The Commission argued that the proposed directive would resolve the problems of excessive red tape for service companies wanting to operate across borders, thus boosting cross-border competition and increasing choice, improving quality and reducing prices for both consumers and businesses.
According to the Commission draft, the Country of Origin principle meant that service providers could, temporarily, be subject to the laws of their country of origin rather than of the country where the service is provided. They could thus test a new market without having to register with the authorities. This principle was one of the most controversial parts of the directive.
The compromise amendments avoid naming this contended principle (Article 16), where it is laid down in the Commission’s draft. It is renamed to “Freedom to provide services” and member states are asked to “ensure free access to and free exercise of a service activity within its territory.”
The principle is maintained in a watered-down version along the same lines as amendment 155 adopted in the internal market committee.

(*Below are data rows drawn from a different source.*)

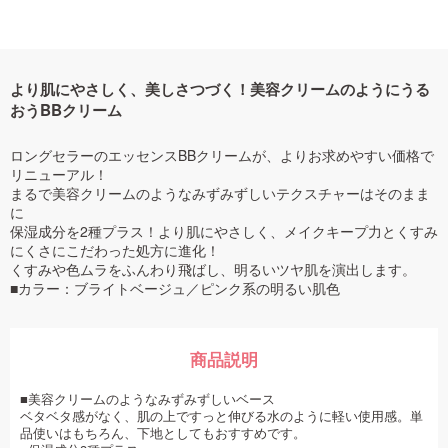
より肌にやさしく、美しさつづく！美容クリームのようにうる
おうBBクリーム
ロングセラーのエッセンスBBクリームが、よりお求めやすい価格で
リニューアル！
まるで美容クリームのようなみずみずしいテクスチャーはそのまま
に
保湿成分を2種プラス！より肌にやさしく、メイクキープ力とくすみ
にくさにこだわった処方に進化！
くすみや色ムラをふんわり飛ばし、明るいツヤ肌を演出します。
■カラー：ブライトベージュ／ピンク系の明るい肌色
商品説明
■美容クリームのようなみずみずしいベース
ベタベタ感がなく、肌の上ですっと伸びる水のように軽い使用感。単
品使いはもちろん、下地としてもおすすめです。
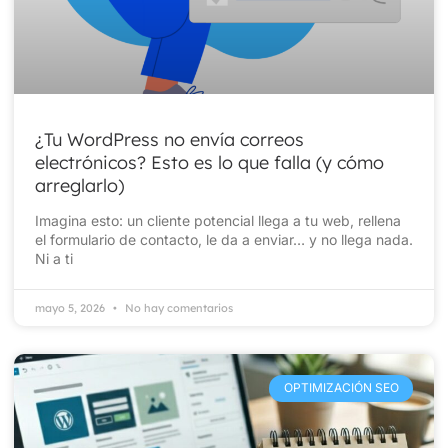
¿Tu WordPress no envía correos
electrónicos? Esto es lo que falla (y cómo
arreglarlo)
Imagina esto: un cliente potencial llega a tu web, rellena
el formulario de contacto, le da a enviar… y no llega nada.
Ni a ti
mayo 5, 2026
No hay comentarios
OPTIMIZACIÓN SEO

The compromise amendment introduces the reservation that member state’s “requirements with regard to the provision of a service activity, where they are justified for reasons of public policy, public security, social policy, consumer protection, environmental protection and public health” still apply. All such requirements must be “non-discriminatory, necessary and proportional.”
EU parliamentarians say the amendments change totally the Bolkestein directive as the new draft legislative package takes into consideration the social legislation of the country of destination. The Commission now has to analyze the results of the package proposed by the Parliament and to give a proposal to the Council of Ministers. Then the Draft legislative package will return to the European Parliament in autumn. Foreseen timetable to the entering into force of this new legislation: 2011.
The Directive on Services in the Internal Market was presented by the Prodi Commission in January 2004 as one of the key elements of the Lisbon reforms agenda. It is aimed at breaking down barriers to trade in services across the EU.
Proponents argued that this would have boosted European competitiveness, as the services sector accounts for over 70% of jobs in the EU. Critics had attacked it for leading to “social dumping.”
Originally, the European Commission, the EU’s executive, said opening up services could generate 600,000 jobs and boost the bloc’s economy by between 1 and 3 percent.